La citation explore le problème théologique du mal (théodicée) et l'éthique de la responsabilité face à la souffrance. Elle suggère que l'amour authentique ne peut être inconditionnel en présence d'injustice systémique. Philosophiquement, elle touche à l'existentialisme (création de ses propres valeurs), à l'athéisme moral (refus d'une création divine imparfaite) et à l'impératif catégorique kantien adapté à la protection des vulnérables.

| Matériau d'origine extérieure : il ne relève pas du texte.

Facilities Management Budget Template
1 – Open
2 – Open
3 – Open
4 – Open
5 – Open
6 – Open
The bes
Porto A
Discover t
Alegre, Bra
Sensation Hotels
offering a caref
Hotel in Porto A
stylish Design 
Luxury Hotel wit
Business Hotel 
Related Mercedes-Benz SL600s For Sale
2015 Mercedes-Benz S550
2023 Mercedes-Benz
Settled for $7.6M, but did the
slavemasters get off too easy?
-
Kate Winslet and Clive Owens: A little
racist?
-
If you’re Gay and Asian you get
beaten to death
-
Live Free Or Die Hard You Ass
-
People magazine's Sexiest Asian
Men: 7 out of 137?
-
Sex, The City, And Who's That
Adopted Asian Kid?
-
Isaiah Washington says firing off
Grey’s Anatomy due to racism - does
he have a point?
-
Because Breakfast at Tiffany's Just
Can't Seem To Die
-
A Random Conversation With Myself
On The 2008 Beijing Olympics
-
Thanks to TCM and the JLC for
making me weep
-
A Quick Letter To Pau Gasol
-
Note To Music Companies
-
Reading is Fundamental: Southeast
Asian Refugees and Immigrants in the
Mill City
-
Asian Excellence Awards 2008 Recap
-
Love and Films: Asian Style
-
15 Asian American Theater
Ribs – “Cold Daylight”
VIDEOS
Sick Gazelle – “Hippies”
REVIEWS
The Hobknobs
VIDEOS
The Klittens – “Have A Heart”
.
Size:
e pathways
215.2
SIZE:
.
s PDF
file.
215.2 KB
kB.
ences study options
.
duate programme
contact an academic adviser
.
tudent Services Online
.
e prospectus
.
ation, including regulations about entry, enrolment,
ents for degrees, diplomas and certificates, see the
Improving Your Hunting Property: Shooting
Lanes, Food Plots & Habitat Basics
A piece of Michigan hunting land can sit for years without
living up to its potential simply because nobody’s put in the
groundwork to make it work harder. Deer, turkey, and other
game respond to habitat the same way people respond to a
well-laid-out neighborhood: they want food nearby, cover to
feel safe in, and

Cette citation reste profondément pertinente face aux guerres contemporaines, aux violences faites aux enfants, et aux crises humanitaires. Elle résonne avec les mouvements pour les droits de l'enfant, les débats sur l'action climatique (justice intergénérationnelle), et les questionnements éthiques face aux inégalités systémiques. À l'ère de l'information où les souffrances sont immédiatement visibles, ce refus d'aimer une création imparfaite trouve un écho dans les positionnements activistes et les philosophies de l'engagement.
Je ne puis aimer un monde qui permet la souffrance des innocents, Mon concept de l'amour exclut l'acceptation d'une création cruelle, Jusqu'à mon dernier souffle, je refuserai de bénir une existence qui torture les enfants, L'amour véritable ne peut coexister avec la tolérance de telles atrocités
“Ceux qui s'aiment aujourd'hui doivent mourir ensemble, s'ils veulent etre réunis. L'injustice sépare, la honte, la douleur, le mal qu'on fait aux autres, le crime séparent. Vivre est une torture puisque vivre sépare.”
“Il y a dans l'acte d'amour une grande ressemblance avec la torture ou avec une opération chirurgicale.”
“La torture et le meurtre sont des actes ignobles qui sapent la dignité humaine.”
“La torture est un crime contre l'humanité et n'a pas sa place dans une société civilisée.”
“La torture est une pratique cruelle et inhumaine qui ne peut pas être tolérée.”
“Aujourd'hui, maman est morte. Ou peut-être hier, je ne sais pas. J'ai reçu un télégramme de l'asile : " Mère décédée. Enterrement demain. Sentiments distingués. " Cela ne veut rien dire. C'était peut-être hier.”
“La tristesse est un sentiment qui nous permet de nous souvenir des bonnes choses que nous avons perdues.”
“Il y a dans chaque cœur un coin de solitude où personne ne peut atteindre.”
“Tout refus de communiquer est une tentative de communication ; tout geste d'indifférence ou d'hostilité est appel déguisé.”
“La vérité est à construire, comme l'amour, comme l'intelligence. C'est ce parti qu'il faut tenir à l'heure où nous étouffons sous le mensonge, où nous sommes acculés contre le mur. Il faut le tenir avec tranquillité, mais irréductiblement, et les portes s'ouvriront.”